🤖 AI Summary
Existing video question answering methods often suffer from severe hallucination, poor interpretability, and insufficient alignment between visual cues and answers due to the lack of explicit structured reasoning. To address these limitations, this work proposes ClueNet, a novel clue-aware video reasoning framework that emulates human hierarchical visual cognition. ClueNet decouples clue extraction and chain-of-thought reasoning through a two-stage supervised fine-tuning strategy and incorporates an adaptive clue filter to refine high-order reasoning. Notably, it achieves substantial improvements in faithfulness, interpretability, and generalization without modifying large foundation models, relying instead on lightweight auxiliary modules. The method consistently outperforms state-of-the-art approaches by at least 1.1% across NExT-QA, STAR, and MVBench benchmarks, effectively bridging the gap between perception and generation.
📝 Abstract
Multi-modal Large Language Models (MLLMs) have significantly advanced video reasoning, yet Video Question Answering (VideoQA) remains challenging due to its demand for temporal causal reasoning and evidence-grounded answer generation. Prevailing end-to-end MLLM frameworks lack explicit structured reasoning between visual perception and answer derivation, causing severe hallucinations and poor interpretability. Existing methods also fail to address three core gaps: faithful visual clue extraction, utility-aware clue filtering, and end-to-end clue-answer alignment. Inspired by hierarchical human visual cognition, we propose ClueNet, a clue-aware video reasoning framework with a two-stage supervised fine-tuning paradigm without extensive base model modifications.
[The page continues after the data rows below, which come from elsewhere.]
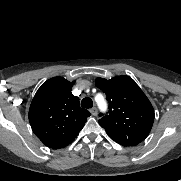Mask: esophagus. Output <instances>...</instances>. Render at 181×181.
Masks as SVG:
<instances>
[{
	"label": "esophagus",
	"mask_w": 181,
	"mask_h": 181,
	"mask_svg": "<svg viewBox=\"0 0 181 181\" xmlns=\"http://www.w3.org/2000/svg\"><path fill=\"white\" fill-rule=\"evenodd\" d=\"M90 113H91V115L96 116V115H97V109H96V107L91 108V109H90Z\"/></svg>",
	"instance_id": "esophagus-1"
}]
</instances>
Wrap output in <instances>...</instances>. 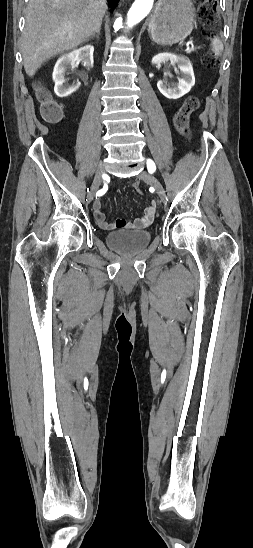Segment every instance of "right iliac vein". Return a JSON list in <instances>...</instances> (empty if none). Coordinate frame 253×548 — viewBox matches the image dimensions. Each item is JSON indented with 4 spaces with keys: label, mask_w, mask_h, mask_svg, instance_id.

Decoupled supervision aligns clue extraction and chain-based reasoning, while inference supervision with an adaptive clue filter refines high-order reasoning, alongside lightweight modules for efficient inference. Experiments on NExT-QA, STAR, and MVBench show that ClueNet outperforms state-of-the-art methods by $\ge$ 1.1%, with superior generalization, hallucination mitigation, inference efficiency, and cross-backbone compatibility. This work bridges the perception-to-generation gap in MLLM video understanding, providing an interpretable, faithful reasoning paradigm for high-stakes VideoQA applications.